Live immersive unique theatrical experience asks you to become a temp for a day.
October 23 - December 4 at The Wild Project Gallery
“Ingenious… not only an amusing office satire, but also a pointed critique of ‘bottom line’ corporate culture.” – Adrian Dimanlig, Interludes
“Temping has never been so satisfying… it’s a lot of fun, complete with a subtle dose of the state of the world in 2020.” – Mark Rifkin, This Week in New York
“Crowley’s expert script pushes you to consider the value of each and every life.” – Joey Sims, Transitions
“A clever, poignant look into the politics of an office job… (a) simple but stunning play.” – Eva Heinemann, Hi Drama.
Dutch Kills Theater (In Quietness, The Sister, The Providence of Neighboring Bodies) announces an extension of Wolf 359’s TEMPING an interactive, immersive and site specific solo theatrical experience.

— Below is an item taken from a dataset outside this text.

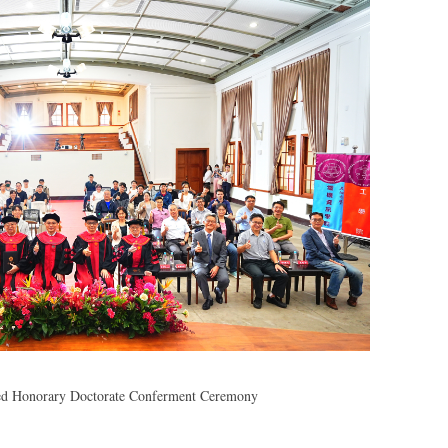
ied Honorary Doctorate Conferment Ceremony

It is written by Michael Yates Crowley (The Rape of the Sabine Women, The Ted Haggard Monologues) and directed by Michael Rau with production design by Asa Wember (Seagullmachine) and set by Sara C Walsh (Queen of the Night, A Beautiful Day in November on the…Great Lakes). Performances will now run through December 4 at The Wild Project Gallery, where performances began on October 23.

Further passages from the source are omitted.